Receiving a rude text message or a threatening call on your mobile phone from a bully isn’t just upsetting. It can be a criminal offence. If you are being bullied on your mobile phone, don’t reply and let someone know as soon as possible.
How can you get bullied on a mobile phone?
Cyberbullying isn’t just something that takes place on the internet. You can also be cyberbullied if you get abusive calls and text messages on your mobile phone. These calls, text messages and voicemails can be really upsetting, and it is often hard to understand how the sender knows your mobile phone number.
If you think you are being bullied on your mobile phone, the most important thing is not to respond or get into an argument. Bullies are usually cowards, so showing a reaction is just giving them what they’re after. At the same time, that doesn’t mean you should ignore it and do nothing.
Types of mobile bullying
There are many ways that you can get bullied through your mobile phone.
Scary phone calls
Victims of mobile phone bullying can receive abusive phone calls from someone who uses threats of violence to scare them.

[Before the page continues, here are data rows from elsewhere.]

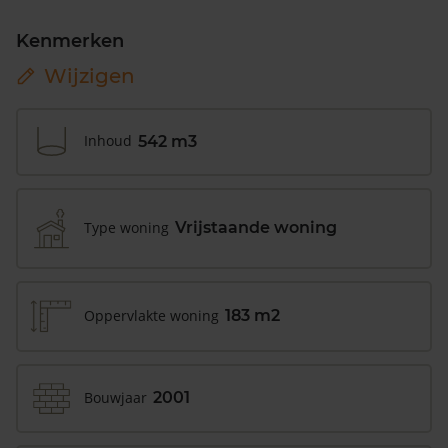
Kenmerken
Wijzigen
Inhoud
542 m3
Type woning
Vrijstaande woning
Oppervlakte woning
183 m2
Bouwjaar
2001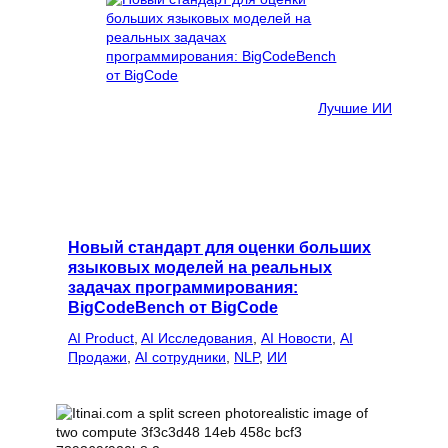
Лучшие ИИ
Новый стандарт для оценки больших
языковых моделей на реальных
задачах программирования:
BigCodeBench от BigCode
AI Product
, 
AI Исследования
, 
AI Новости
, 
AI
Продажи
, 
AI сотрудники
, 
NLP
, 
ИИ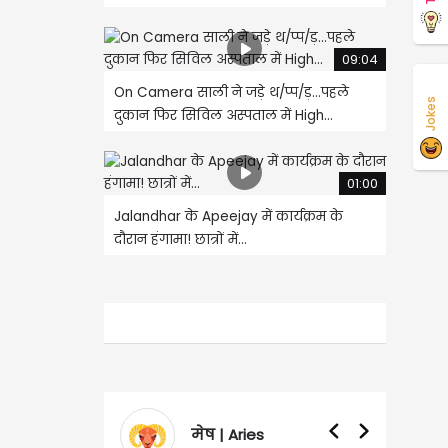
09:04
On Camera साली ने जड़े थ/प्प/ड़...पहले
Jokes
दुकान फिर सिविल अस्पताल में High...
01:00
Jalandhar के Apeejay में कार्यक्रम के
दौरान हंगामा! छात्रों में...
मेष | Aries
वृषभ | Tauru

Some bullies choose to stay silent on the other end of the phone, which is confusing and worrying for the person who answers the call.
Abusive text messages
People who bully sometimes send text messages that try to scare, upset or hurt someone on purpose.Getting a message like this can be frightening, especially if it is from someone you don’t know.
Offensive picture messages
You may also be worried about photos and images that you have been sent over your mobile phone. These could be pictures of you that have been taken without your knowledge. They could also be pictures that show you in situations that you would rather keep private.
Embarrassing or violent videos
Most mobile phones come with a video camera now, which means being filmed without knowing it can happen more often. If you’re being bullied over your mobile phone, you might:
- get videos of yourself that you didn’t know were being filmed
- see embarrassing mobile phone videos of yourself posted on video sharing websites like YouTube
- You may also have heard of ‘happy slapping’, where victims are physically assaulted and a video of the attack is then posted on the internet.
How to stop mobile phone bullying
Even though it’s a hassle, the best way to stop mobile phone bullying is to get another SIM card or change your mobile number. Once you have a new phone number, only give it out to members of your family and close friends. If you get a bullying text, save it in your inbox. You should also make a note of the time you received the message, and the sender’s details. Do not delete the message from your inbox. Even though you might want to, the police or your mobile phone company may need it if they investigate.
Don’t suffer in silence
If you are being targeted by mobile phone bullies, it’s important to let someone know. If you feel uncomfortable talking to a parent or a teacher, try another older relative or friend who you trust. They will be able to help you stop the bullying.
You should also report the bullying to your mobile phone company. They may be able to trace the person who is calling or texting you, even if they withhold their number. Mobile phone companies all deal with bullying differently, so contact the customer helpline to find out who to speak to.
If you would like more confidential advice, you can contact ChildLine www.childline.org.uk
The Police and mobile phone bullying
Making offensive calls is actually a criminal offence. Anyone who is found guilty could have to pay a large fine. They may also be given a six-month sentence. If you are being bullied over your mobile phone, don’t be afraid to report it to the police.